#### The problem:
What you need to produce from the material below is an exact transcription of the lines from the one with "Editorial Staff" through the one with "Exhibition, Film, and New Media Reviews", both included, and no other line.
BEGIN Data for this task
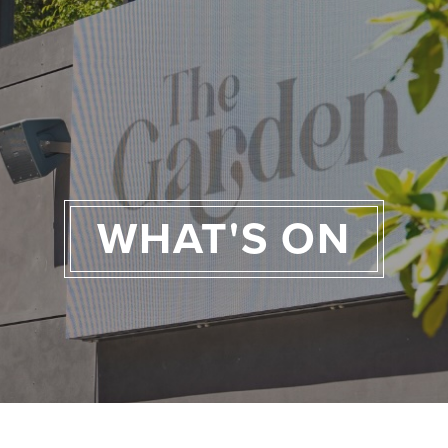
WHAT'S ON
END Data for this task
BEGIN Data for this task
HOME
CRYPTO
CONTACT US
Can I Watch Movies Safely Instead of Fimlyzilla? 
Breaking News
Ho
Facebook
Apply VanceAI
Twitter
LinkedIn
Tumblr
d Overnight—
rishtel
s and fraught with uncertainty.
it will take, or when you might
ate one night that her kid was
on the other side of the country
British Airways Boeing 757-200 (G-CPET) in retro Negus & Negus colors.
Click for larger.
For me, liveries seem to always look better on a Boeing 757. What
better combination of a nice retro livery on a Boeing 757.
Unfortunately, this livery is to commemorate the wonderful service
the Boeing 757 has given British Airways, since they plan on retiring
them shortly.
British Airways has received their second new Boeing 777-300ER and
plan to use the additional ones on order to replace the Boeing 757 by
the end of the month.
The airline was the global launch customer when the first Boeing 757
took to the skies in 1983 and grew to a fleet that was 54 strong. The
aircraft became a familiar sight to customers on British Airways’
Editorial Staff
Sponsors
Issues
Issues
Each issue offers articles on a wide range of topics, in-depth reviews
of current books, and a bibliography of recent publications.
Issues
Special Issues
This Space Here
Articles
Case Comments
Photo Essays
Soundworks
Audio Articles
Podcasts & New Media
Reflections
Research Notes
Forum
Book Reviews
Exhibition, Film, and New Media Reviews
END Data for this task
#### Answer:
Editorial Staff
Sponsors
Issues
Issues
Each issue offers articles on a wide range of topics, in-depth reviews
of current books, and a bibliography of recent publications.
Issues
Special Issues
This Space Here
Articles
Case Comments
Photo Essays
Soundworks
Audio Articles
Podcasts & New Media
Reflections
Research Notes
Forum
Book Reviews
Exhibition, Film, and New Media Reviews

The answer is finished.